Durch die Verkäufe von Diekmeier (HSV), Wollscheid (Leverkusen), Kluge (Schalke) und Gündogan (Dortmund) sowie schon vorher Kießling (Leverkusen), Vittek (OSC Lille) und Saenko (Spartak Moskau) hat sich der Club – ohne Entwicklungshilfe – nahezu schuldenfrei gemacht. Mit Eßwein, Chandler, Pekhart, Cohen, Nilsson, Simons, Frantz, Maroh sowie natürlich Schäfer und Pinola hat er einen soliden Stamm fest unter Vertrag, Feulner und Balitsch waren echte Schnäppchen. Längst hat es sich herumgesprochen, dass man in Nürnberg als junger Spieler überdurchschnittlich gute Entwicklungschancen hat. Mendler, Mak und Wießmeier sind Spieler, die vor dem nächsten Schritt stehen, Bunjaku ist ein Knipser auf Abruf.

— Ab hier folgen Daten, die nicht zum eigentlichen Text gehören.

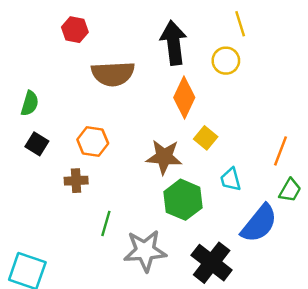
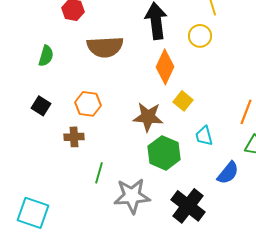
green semicircle: (30, 103) -> (46, 56), moved
blue semicircle: (259, 223) -> (228, 173), size x0.7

Zuletzt waren es eher die Bayern-Verantwortlichen als die Clubfans, die nach einem Derby Grund hatten, vor Wut zu schäumen. Nach dem 1-1 2011 wurde van Gaal entlassen, das 3-0 im Jahr 2007 mit einem Tor des Ex-Löwen Markus Schroth war ein beeindruckendes Willkommensgeschenk für den gerade reaktivierten Trainer Hitzfeld.

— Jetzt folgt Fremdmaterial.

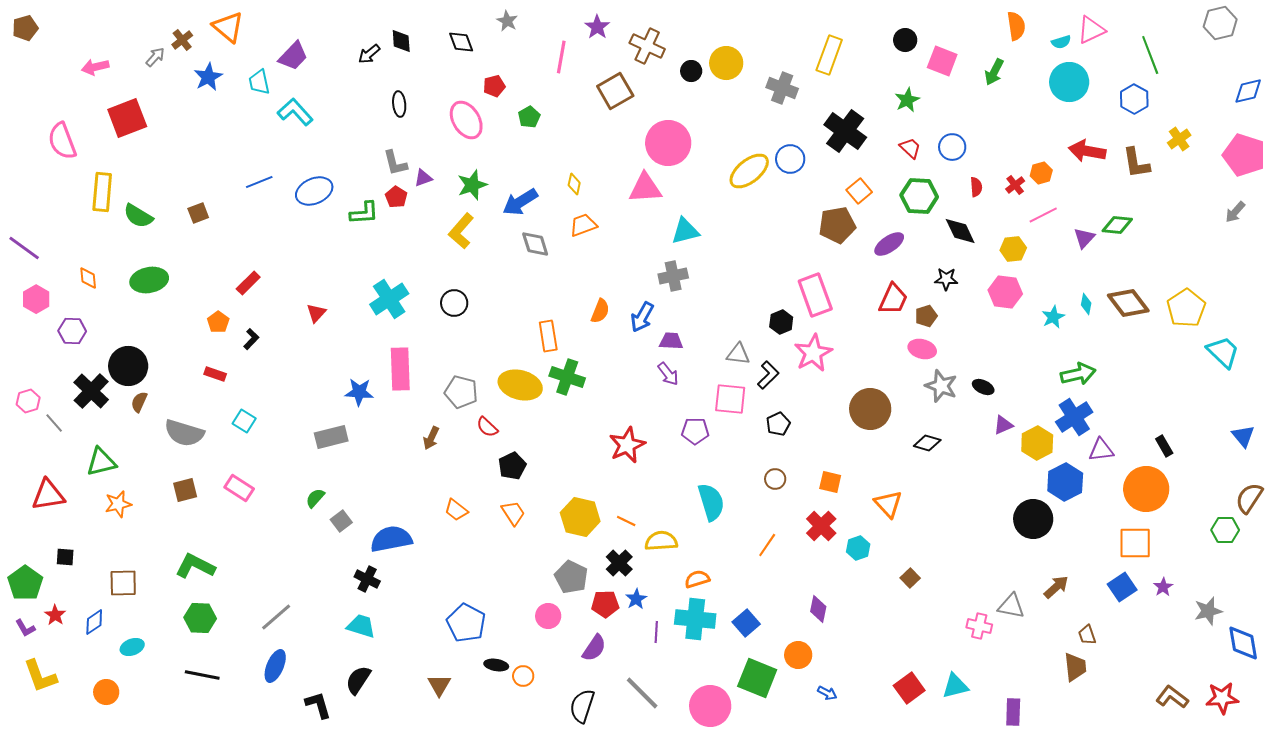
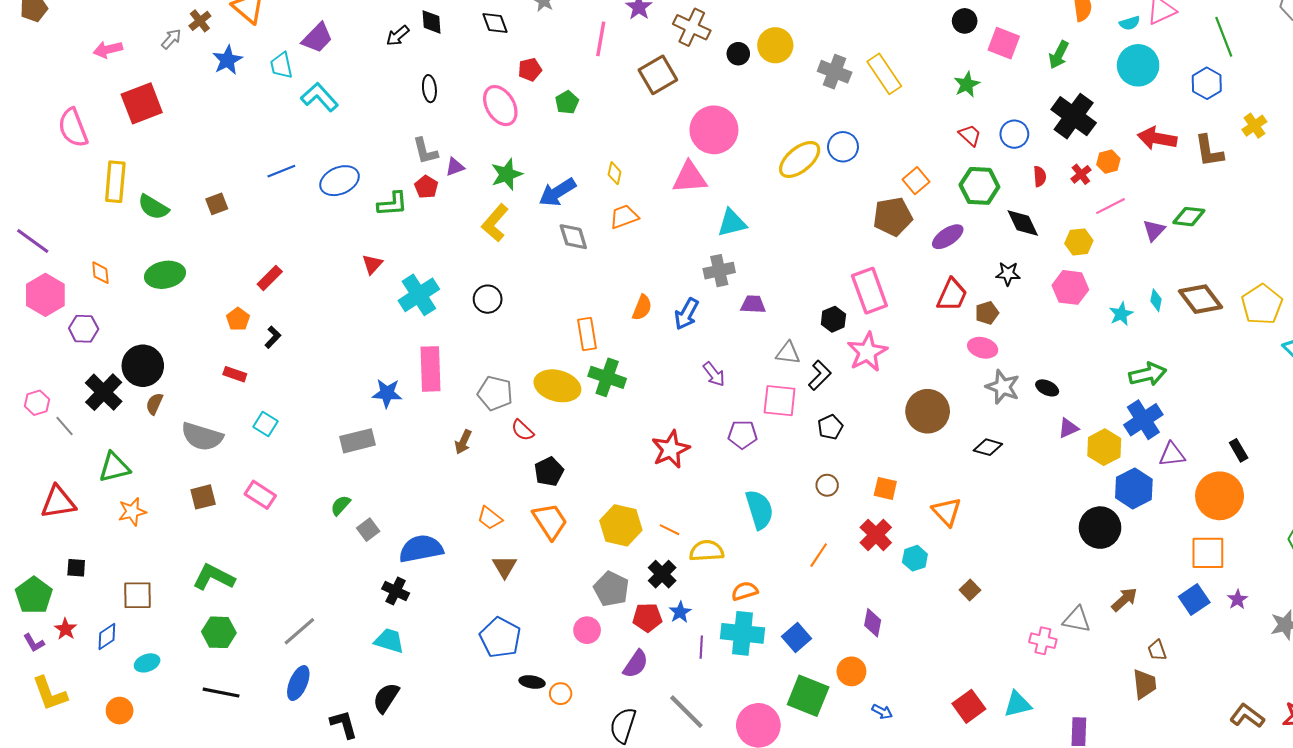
yellow rectangle: (829, 55) -> (884, 74), moved, turned -54
black cross: (845, 131) -> (1074, 116), moved
pink hexagon: (36, 299) -> (45, 295), size x1.4
red triangle: (316, 313) -> (372, 264), moved
purple trapezoid: (671, 341) -> (753, 304), moved
orange trapezoid: (513, 513) -> (550, 521), size x1.4
brown triangle: (439, 685) -> (505, 567), moved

Feulner spielte übrigens bis 2004 auch für die Bayern, ehe er über Köln, Mainz und Dortmund zum Club kam. Wer Kneer auf Teufel komm raus zustimmen will, wird in diesem Werdegang einen Beweis für seine These sehen.

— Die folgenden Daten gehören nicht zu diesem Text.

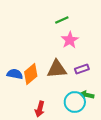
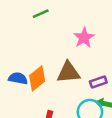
green line: (62, 20) -> (41, 14), moved
purple rectangle: (82, 69) -> (98, 82), moved

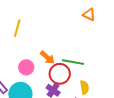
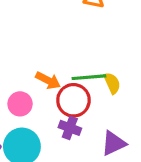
yellow semicircle: (84, 87) -> (112, 83), moved

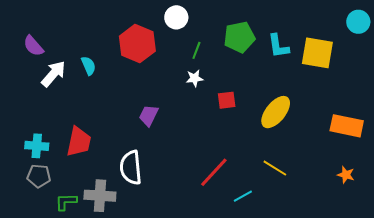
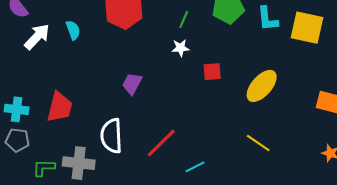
red line: (214, 172) -> (161, 143), moved
cyan line: (243, 196) -> (195, 167), moved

Sag mir was Schmutziges, Liebling

Einszunull.

Willkommen zur 49. Bundesligasaison. Es waren die beiden schmutzigen 1-0, die dem ersten Spieltag das Sahnehäubchen aufsetzten. Das 1-0 von Nürnberg erlebte ich im Olympiastadion. Es war das erste Saisonauftaktspiel, das ich live erleben konnte. Kann schon sein, dass der Sieg für den Club unverdient war, die Niederlage für Hertha jedenfalls war verdient. Wer bei seiner Rückkehr so wenig zustande bringt, der fängt sich dann halt eins ein kurz vor Schluß. Nürnberg präsentierte eine gelungene Mischung aus Borussia Dortmund (Technik) und Tai Chi (Geschwindigkeit). Und immer, wenn sie so schnell kombinierten wie in der letzten Saison, war Hertha überfordert. Das war im ganzen Spiel insgesamt 43 Sekunden lang der Fall. Eine Chance in der ersten, eine Chance in der zweiten Halbzeit und das 1-0.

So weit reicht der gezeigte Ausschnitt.